Thunder Thunder Lightning Ahead: Underworld On Dubnobasswithmyheadman

With a new tour announced and the reissue of their landmark album imminent, Joe Clay meets Karl Hyde and Rick Smith to discuss the record twenty years on and their upcoming Royal Festival Hall show

When the first incarnation of Underworld (in the words of Karl Hyde, a "rocky, poppy, funky group") came to its natural conclusion after a 1989 tour of North America as the support act to Eurythmics, Rick Smith returned to Britain and set up a small studio in his terraced house on Kyme Road in Romford, Essex. Both Smith and Hyde, his musical partner in crime, had become intoxicated by acid house. ("We’d heard it on the radio and we wanted to do it," Hyde told me during our interview for his Baker’s Dozen.) But before Hyde could get on with "doing what was in my heart", he had to get the whole being a rock star thing out of his system once and for all. A stint as a session guitarist for Blondie’s Debbie Harry was to be his last hurrah in a traditional rock group, but it was to also have a huge influence on the next phase of his musical life.

"I was with Debbie in New York. We were recording at Electric Ladyland studios and I was living in the famous Gramercy Park Hotel," Hyde told a journalist in 2010. "After work finished for the day, I’d walk the streets late at night and write lyrics. A lot of the classic tracks from Dubnobasswithmyheadman – things like ‘Mmm Skyscraper… I Love You’, ‘Dirty Epic’, ‘Dark & Long’ – were written that way, while I was working for Debbie."

In the meantime, Smith had recruited a talented young DJ, Darren Emerson, to help the pair to realise their vision. With Hyde back in the UK, they began immersing themselves in club culture, in venues such as London’s Soundshaft and the Milk Bar, watching Emerson expertly take the ecstatic crowd on a sonic journey pitched to perfection. After all-night sessions, they’d return to Smith’s studio and concoct their own revolutionary take on dance music.

"It came together really quickly," Smith has said of ‘Rez’, a non-album track released in 1993 where emotive alien bleeps ride a thunderous tidal wave of percussion.  "I’d been out the night before, and I was feeling quite tribal. I started messing around with the synthesiser and the sequence that you hear on the record tumbled out straight away. It was just so sweet that I knew what to do immediately."

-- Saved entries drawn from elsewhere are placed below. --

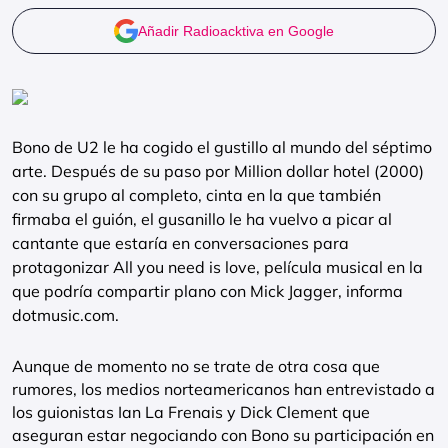
Añadir Radioacktiva en Google
Bono de U2 le ha cogido el gustillo al mundo del séptimo
arte. Después de su paso por Million dollar hotel (2000)
con su grupo al completo, cinta en la que también
firmaba el guión, el gusanillo le ha vuelvo a picar al
cantante que estaría en conversaciones para
protagonizar All you need is love, película musical en la
que podría compartir plano con Mick Jagger, informa
dotmusic.com.
Aunque de momento no se trate de otra cosa que
rumores, los medios norteamericanos han entrevistado a
los guionistas Ian La Frenais y Dick Clement que
aseguran estar negociando con Bono su participación en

From these fruitful sessions, the nucleus of what was to become Dubnobasswithmyheadman emerged, the first album from Underworld Mk.2. The completed work was "a claustrophobic, black-as-night procession of startling modern techno" (from The Guardian‘s 1000 albums to hear before you die). In spirit it was equal parts ecstasy and melancholy, with Hyde’s hypnotic, surreal stream-of-consciousness lyrics juxtaposing the alienation of urban life with the hedonistic rush of late-night excess. The common complaint at the time was that dance music, and techno in particular, was faceless – Hyde as ersatz frontman gave Underworld a unique edge.

In a 1993 interview with Melody Maker, Hyde explained the process and ethos of Underworld, neatly encapsulating why the album and its creators have stood the test of time:  "We’re grabbing elements from all different times and areas of music and taking them somewhere else. We don’t want to simply regurgitate the past, and even though we’re using vocals and guitars, we’re trying to do it in new ways. We’re trying to find ways to make those elements relevant to today." 

The reviews for Dubnobasswithmyheadman, released on independent label Junior Boy’s Own in January 1994, concurred with Hyde’s assertion that this was a seismic step forward for dance music. "This breathtaking hybrid marks the moment that club culture finally comes of age and beckons to everyone," said Ben Turner in Melody Maker. A year later he would start dance specialist title Muzik, helped in no small part by Underworld and their contemporaries, who included Leftfield and Orbital, smashing down the barriers.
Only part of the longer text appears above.